PROBLEM
Give back all of the data exactly as it appears here.

[Collected data entries]
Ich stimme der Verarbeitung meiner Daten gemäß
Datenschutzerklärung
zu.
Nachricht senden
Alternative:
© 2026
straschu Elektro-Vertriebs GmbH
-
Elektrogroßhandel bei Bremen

WORKED SOLUTION
Ich stimme der Verarbeitung meiner Daten gemäß
Datenschutzerklärung
zu.
Nachricht senden
Alternative:
© 2026
straschu Elektro-Vertriebs GmbH
-
Elektrogroßhandel bei Bremen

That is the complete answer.